When eating healthy is not healthy: orthorexia nervosa and its measurement with the ORTO-15 in Hungary
1 Institute of Behavioral Sciences, Semmelweis University, 1089 Nagyvárad tér 4, Budapest, Hungary
2 Department of Psychology, University of Calgary, 2500 University Drive NW, Calgary, AB T2N 1N4, Canada
3 Center for Eating Disorders Ursula, Veursestraatweg 185, 2264 EG Leidschendam, the Netherlands
4 Department of Psychiatry, Leiden University Medical Center, Albinusdreef 2, 2333 ZA Leiden, the Netherlands
BMC Psychiatry 2014, 14:59 doi:10.1186/1471-244X-14-59Published: 28 February 2014
For a better differential diagnosis of eating disorders, it is necessary to investigate their subtypes and develop specific assessment tools to measure their specific symptoms. Orthorexia nervosa is an alleged eating disorder in which the person is excessively preoccupied with healthy food.
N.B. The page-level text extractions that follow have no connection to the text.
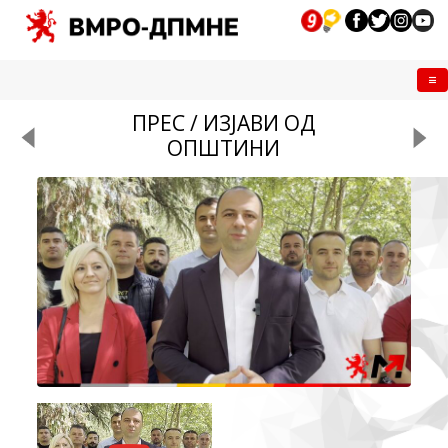
Me
ПРЕС / ИЗЈАВИ ОД
ОПШТИНИ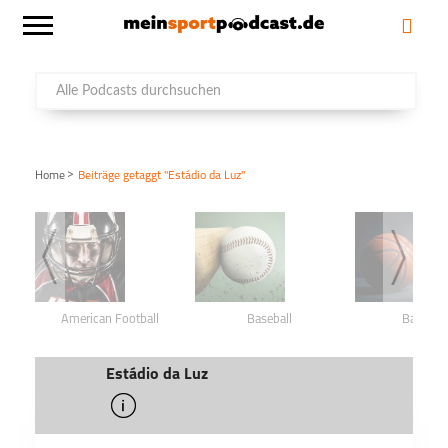
>
Home
Beiträge getaggt "Estádio da Luz"
American Football
Baseball
Basketba
Estádio da Luz
info
schließen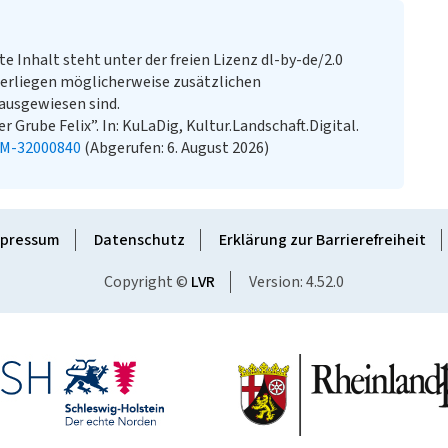
te Inhalt steht unter der freien Lizenz dl-by-de/2.0
erliegen möglicherweise zusätzlichen
ausgewiesen sind.
rube Felix”. In: KuLaDig, Kultur.Landschaft.Digital.
KM-32000840
(Abgerufen: 6. August 2026)
pressum
Datenschutz
Erklärung zur Barrierefreiheit
Copyright ©
LVR
Version: 4.52.0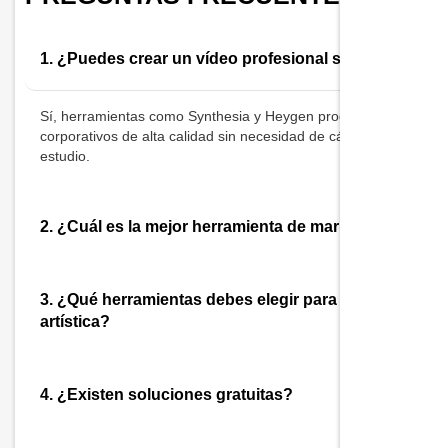
1. ¿Puedes crear un vídeo profesional sólo con IA?
Sí, herramientas como Synthesia y Heygen producen vídeos
corporativos de alta calidad sin necesidad de cámara ni
estudio.
2. ¿Cuál es la mejor herramienta de marketing?
3. ¿Qué herramientas debes elegir para la creación
artística?
4. ¿Existen soluciones gratuitas?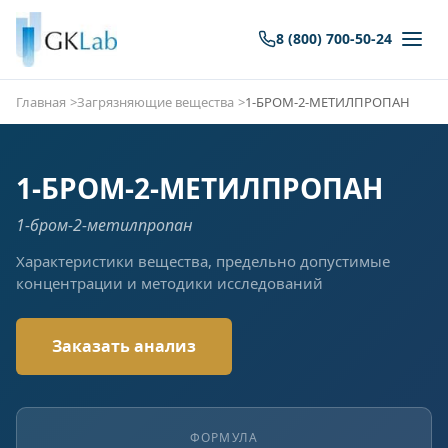
8 (800) 700-50-24
Главная
Загрязняющие вещества
1-БРОМ-2-МЕТИЛПРОПАН
1-БРОМ-2-МЕТИЛПРОПАН
1-бром-2-метилпропан
Характеристики вещества, предельно допустимые
концентрации и методики исследований
Заказать анализ
ФОРМУЛА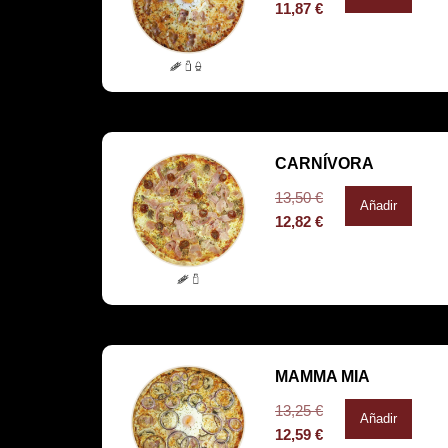
11,87
€
CARNÍVORA
13,50
€
Añadir
12,82
€
MAMMA MIA
13,25
€
Añadir
12,59
€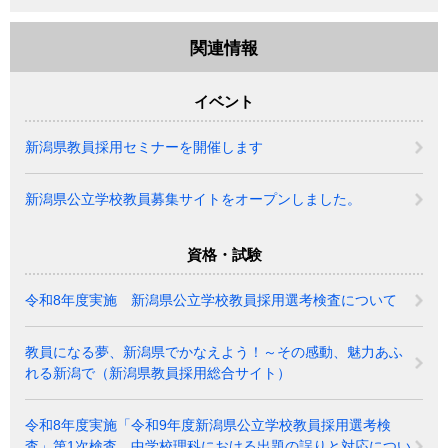
関連情報
イベント
新潟県教員採用セミナーを開催します
新潟県公立学校教員募集サイトをオープンしました。
資格・試験
令和8年度実施 新潟県公立学校教員採用選考検査について
教員になる夢、新潟県でかなえよう！～その感動、魅力あふ
れる新潟で（新潟県教員採用総合サイト）
令和8年度実施「令和9年度新潟県公立学校教員採用選考検
査」第1次検査 中学校理科における出題の誤りと対応につい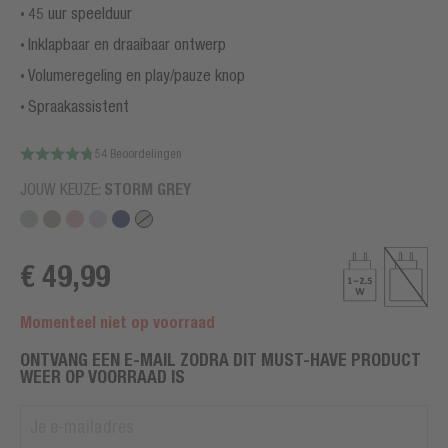
45 uur speelduur
Inklapbaar en draaibaar ontwerp
Volumeregeling en play/pauze knop
Spraakassistent
54 Beoordelingen
JOUW KEUZE:
STORM GREY
€ 49,99
Momenteel niet op voorraad
ONTVANG EEN E-MAIL ZODRA DIT MUST-HAVE PRODUCT
WEER OP VOORRAAD IS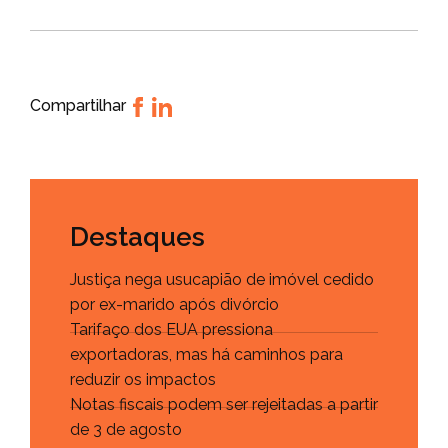
Compartilhar
Destaques
Justiça nega usucapião de imóvel cedido
por ex-marido após divórcio
Tarifaço dos EUA pressiona
exportadoras, mas há caminhos para
reduzir os impactos
Notas fiscais podem ser rejeitadas a partir
de 3 de agosto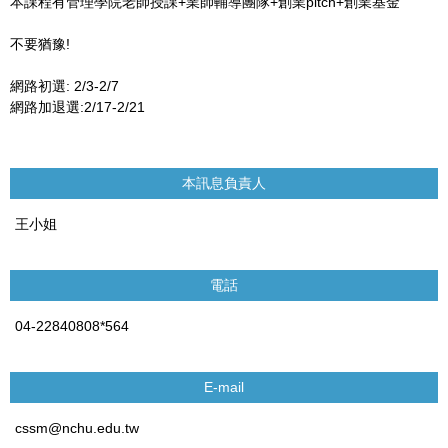
本課程有管理學院老師授課+業師輔導團隊+創業pitch+創業基金
不要猶豫!
網路初選: 2/3-2/7
網路加退選:2/17-2/21
本訊息負責人
王小姐
電話
04-22840808*564
E-mail
cssm@nchu.edu.tw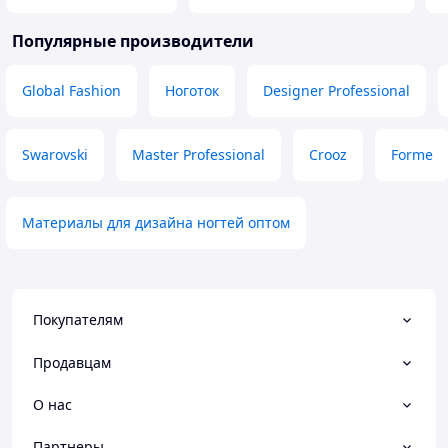
Популярные производители
Global Fashion
Ноготок
Designer Professional
Swarovski
Master Professional
Crooz
Forme
Материалы для дизайна ногтей оптом
Покупателям
Продавцам
О нас
Партнеры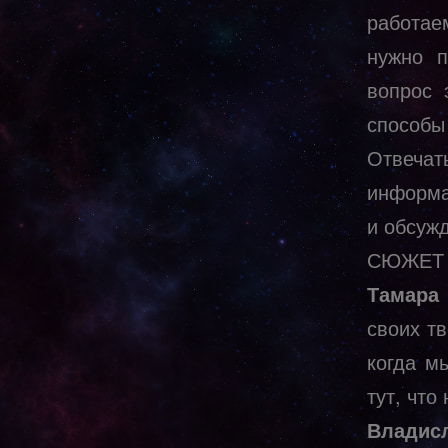
работае
нужно п
вопрос 
способы
Отвеча
информа
и обсуж
СЮЖЕТ
Тамара
своих т
когда м
тут, что
Владис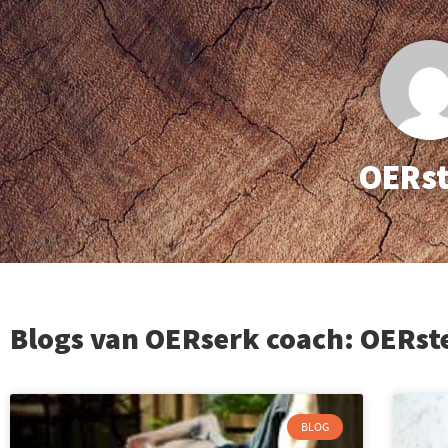
Ga
naar
de
inhoud
OERst
Blogs van OERserk coach: OERst
BLOG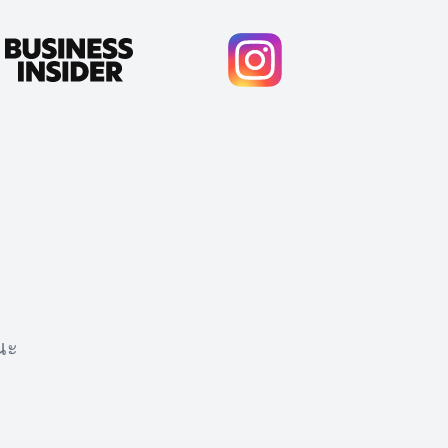
ณะ
Cody Crabb
Great service, Best AI tool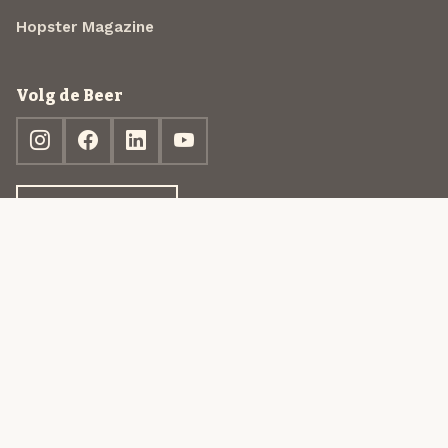
Hopster Magazine
Volg de Beer
Ontdek jouw box
© 2013-2026 Beer in a Box BV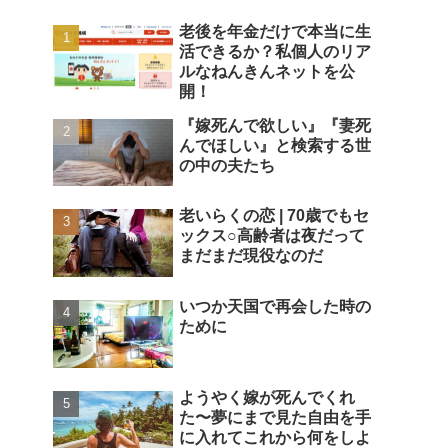
老後を年金だけで本当に生
活できるか？私個人のリア
ルなねんきんネットを公
開！
『嫁死んで欲しい』『妻死
んでほしい』と検索する世
の中の夫たち
老いらくの恋 | 70歳でもセ
ックス○高齢者は夜だって
まだまだ現役なのだ
いつか天国で再会した時の
ために
ようやく嫁が死んでくれ
た〜夢にまで見た自由を手
に入れてこれから何をしよ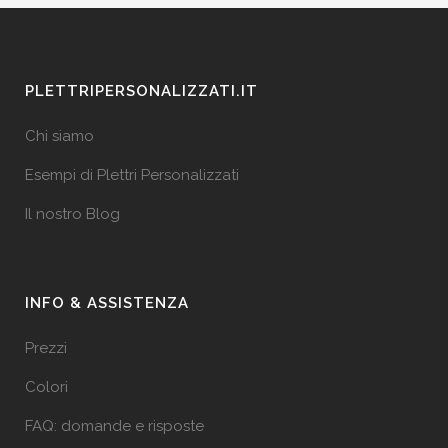
PLETTRIPERSONALIZZATI.IT
Chi siamo
Esempi di Plettri Personalizzati
Il nostro Blog
INFO & ASSISTENZA
Prezzi
Colori
FAQ: domande e risposte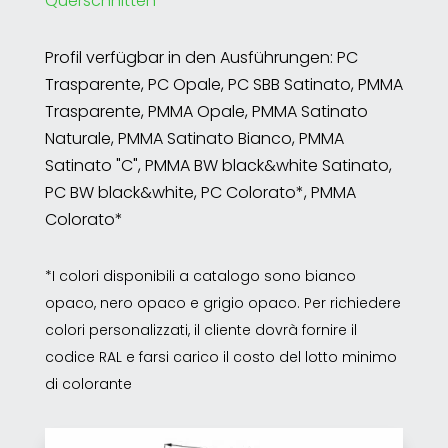
Querschnitten
Profil verfügbar in den Ausführungen: PC
Trasparente, PC Opale, PC SBB Satinato, PMMA
Trasparente, PMMA Opale, PMMA Satinato
Naturale, PMMA Satinato Bianco, PMMA
Satinato "C", PMMA BW black&white Satinato,
PC BW black&white, PC Colorato*, PMMA
Colorato*
*I colori disponibili a catalogo sono bianco
opaco, nero opaco e grigio opaco. Per richiedere
colori personalizzati, il cliente dovrà fornire il
codice RAL e farsi carico il costo del lotto minimo
di colorante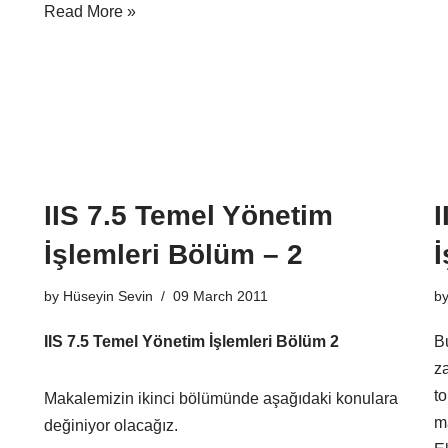
Read More »
IIS 7.5 Temel Yönetim
I
İşlemleri Bölüm – 2
İ
by
Hüseyin Sevin
09 March 2011
b
IIS 7.5 Temel Yönetim İşlemleri Bölüm 2
B
za
t
Makalemizin ikinci bölümünde aşağıdaki konulara
m
değiniyor olacağız.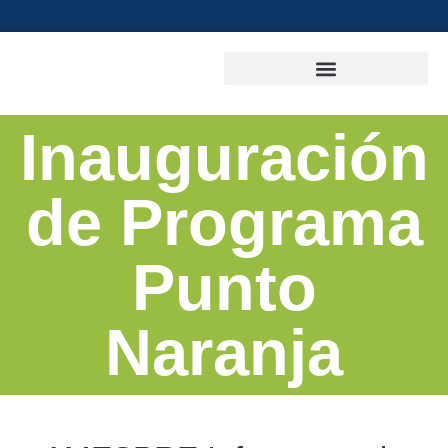
Inauguración
de Programa
Punto
Naranja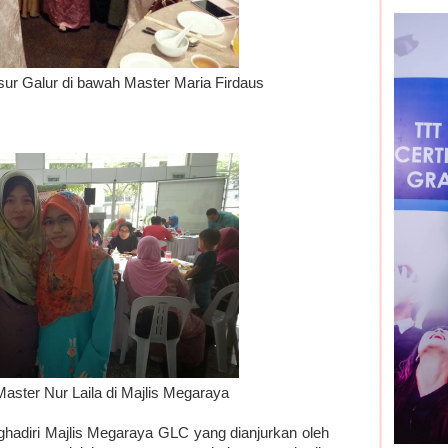
usur Galur di bawah Master Maria Firdaus
aster Nur Laila di Majlis Megaraya
ghadiri Majlis Megaraya GLC yang dianjurkan oleh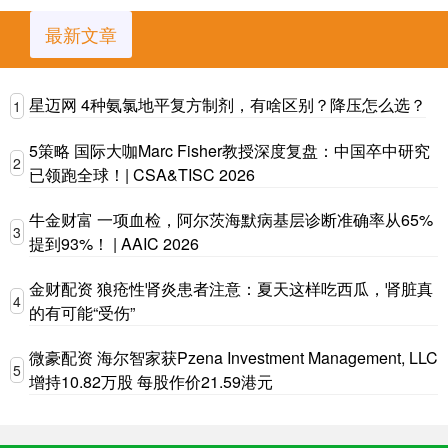
最新文章
星迈网 4种氨氯地平复方制剂，有啥区别？降压怎么选？
1
5策略 国际大咖Marc Fisher教授深度复盘：中国卒中研究
2
已领跑全球！| CSA&TISC 2026
牛金财富 一项血检，阿尔茨海默病基层诊断准确率从65%
3
提到93%！ | AAIC 2026
金财配资 狼疮性肾炎患者注意：夏天这样吃西瓜，肾脏真
4
的有可能“受伤”
微豪配资 海尔智家获Pzena Investment Management, LLC
5
增持10.82万股 每股作价21.59港元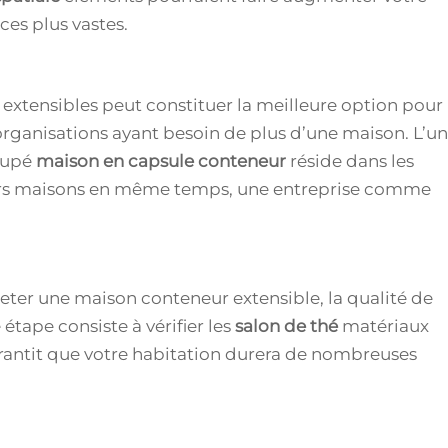
ces plus vastes.
extensibles peut constituer la meilleure option pour
organisations ayant besoin de plus d’une maison. L’un
roupé
maison en capsule conteneur
réside dans les
eurs maisons en même temps, une entreprise comme
eter une maison conteneur extensible, la qualité de
étape consiste à vérifier les
salon de thé
matériaux
arantit que votre habitation durera de nombreuses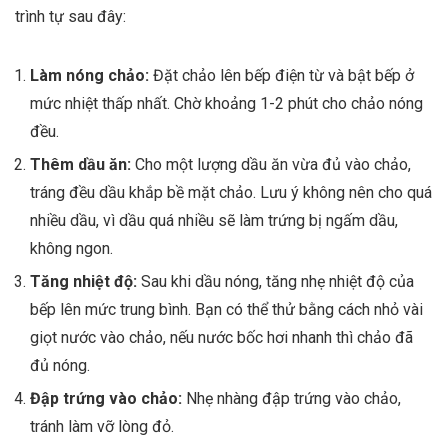
trình tự sau đây:
Làm nóng chảo:
Đặt chảo lên bếp điện từ và bật bếp ở
mức nhiệt thấp nhất. Chờ khoảng 1-2 phút cho chảo nóng
đều.
Thêm dầu ăn:
Cho một lượng dầu ăn vừa đủ vào chảo,
tráng đều dầu khắp bề mặt chảo. Lưu ý không nên cho quá
nhiều dầu, vì dầu quá nhiều sẽ làm trứng bị ngấm dầu,
không ngon.
Tăng nhiệt độ:
Sau khi dầu nóng, tăng nhẹ nhiệt độ của
bếp lên mức trung bình. Bạn có thể thử bằng cách nhỏ vài
giọt nước vào chảo, nếu nước bốc hơi nhanh thì chảo đã
đủ nóng.
Đập trứng vào chảo:
Nhẹ nhàng đập trứng vào chảo,
tránh làm vỡ lòng đỏ.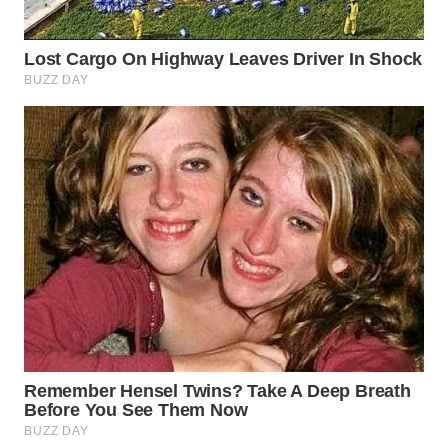
TAPANULI
TENGAH
WN DELI
SERDANG
WN
TEBING
TINGGI
WN
PAKPAK
WN
KARAWANG
WN
BEKASI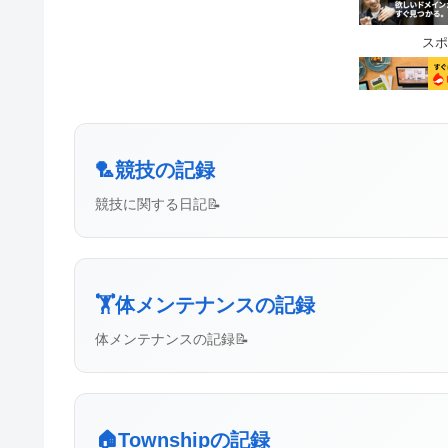
スポ
🏸競技の記録
競技に関する日記📝
🏋️体メンテナンスの記録
体メンテナンスの記録📝
🏠Townshipの記録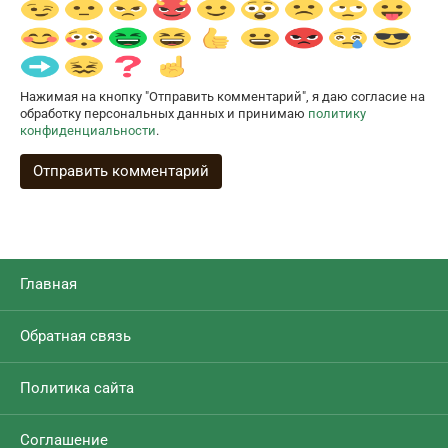
Нажимая на кнопку "Отправить комментарий", я даю согласие на
обработку персональных данных и принимаю
политику
конфиденциальности
.
Главная
Обратная связь
Политика сайта
Соглашение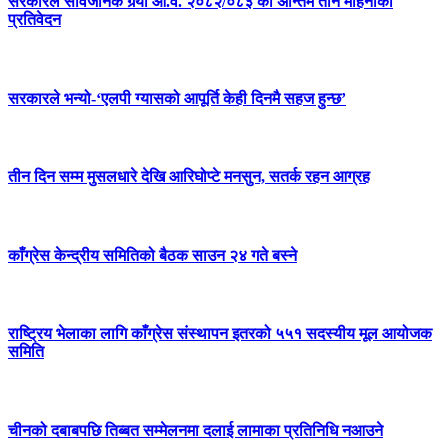
सरकारले सार्वजनिक गर्‍यो आ.व. २०८२/०८३ को अन्तिम तीन महिनाको
प्रतिवेदन
सरकारले भन्यो-‘एलपी ग्यासको आपूर्ति केही दिनमै सहज हुन्छ’
तीन दिन सम्म मुसलधारे देखि आरिघोप्टे मनसुन, सतर्क रहन आग्रह
काँग्रेस केन्द्रीय समितिको बैठक साउन २४ गते बस्ने
राष्ट्रिय भेलाका लागि काँग्रेस संस्थापन इतरको ५५१ सदस्यीय मूल आयोजक
समिति
चीनको दबाबपछि तिब्बत सम्मेलनमा दलाई लामाका प्रतिनिधि नआउने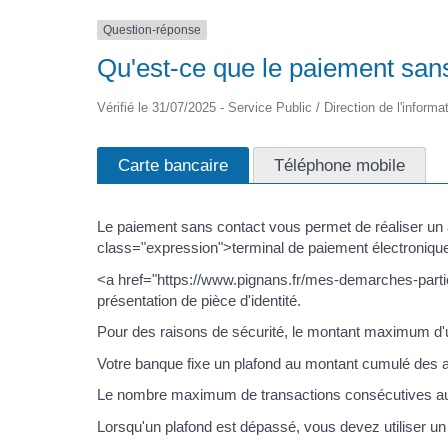
Question-réponse
Qu'est-ce que le paiement sans
Vérifié le 31/07/2025 - Service Public / Direction de l'informa
Carte bancaire
Téléphone mobile
Le paiement sans contact vous permet de réaliser un 
class="expression">terminal de paiement électroniq
<a href="https://www.pignans.fr/mes-demarches-parti
présentation de pièce d'identité.
Pour des raisons de sécurité, le montant maximum d'u
Votre banque fixe un plafond au montant cumulé des ac
Le nombre maximum de transactions consécutives aut
Lorsqu'un plafond est dépassé, vous devez utiliser u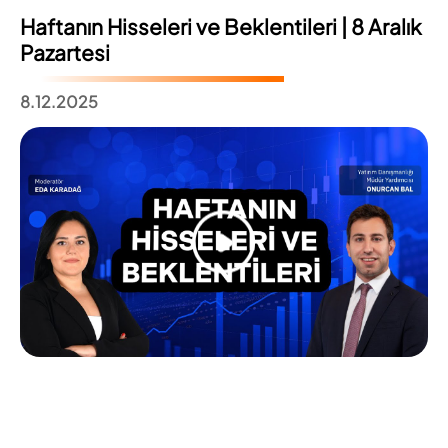
Haftanın Hisseleri ve Beklentileri | 8 Aralık
Pazartesi
8.12.2025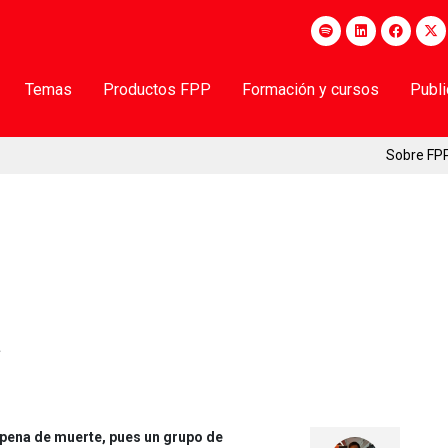
Temas
Productos FPP
Formación y cursos
Publ
Sobre FP
a
 pena de muerte, pues un grupo de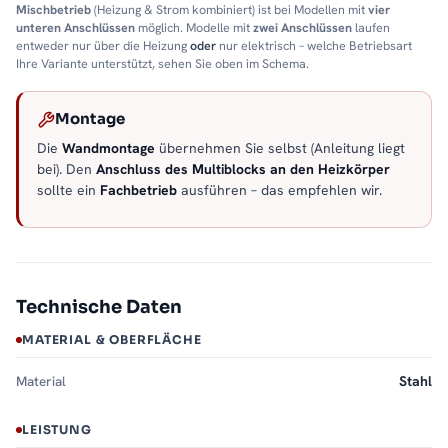
Mischbetrieb
(Heizung & Strom kombiniert) ist bei Modellen mit
vier
unteren Anschlüssen
möglich. Modelle mit
zwei Anschlüssen
laufen
entweder nur über die Heizung
oder
nur elektrisch – welche Betriebsart
Ihre Variante unterstützt, sehen Sie oben im Schema.
Montage
Die
Wandmontage
übernehmen Sie selbst (Anleitung liegt
bei). Den
Anschluss des Multiblocks an den Heizkörper
sollte ein
Fachbetrieb
ausführen – das empfehlen wir.
Technische Daten
MATERIAL & OBERFLÄCHE
Material
Stahl
LEISTUNG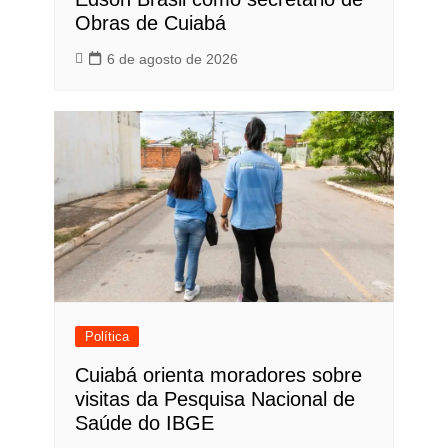
Obras de Cuiabá
6 de agosto de 2026
Política
Cuiabá orienta moradores sobre
visitas da Pesquisa Nacional de
Saúde do IBGE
The ORTO-15, designed by Donini and colleagues, is the first and only at least partially validated instrument to measure this construct. The aims of the present study were to examine the psychometric properties of its Hungarian adaptation (ORTO-11-Hu), and to investigate its relationship to food consumption and lifestyle habits in order to contribute to a better description of the phenomenon.
The ORTO-11-Hu, a lifestyle habits questionnaire, a food choice list indicating foods the participants choose to consume, and ten additional orthorexia-related questions were administered to a group of 810 Hungarian participants (89.4% female) aged between 20 and 70 (M = 32.39 ± 10.37 years).
Confirmatory factor analysis suggested a single factor structure for the 11-item shortened version of the instrument. Internal consistency of the measure was adequate (Cronbach’s alpha = 0.82). No significant differences were found between males and females on the ORTO-11-Hu. Age and body mass index were significantly associated with a tendency towards orthorexia nervosa. Additional orthorexia-related features were significantly correlated with ORTO-11-Hu scores: orthorexia nervosa tendency was associated not only with healthier food choices (eating more whole wheat cereals, less white wheat cereals, more fruit and vegetables) but with shopping in health food stores, as well as with some healthy lifestyle habits (more sports activity, specific dietary behaviors, and less alcohol intake). Individuals with higher orthorexia nervosa tendency also reported a greater tendency to advocate their healthy diet to their friends and family members.
These results provide evidence for the reliability of ORTO-11-Hu and some support for the construct validity of the instrument. The present study also contributes to the establishment of (diagnostic) criteria for this new subtype of eating disorders.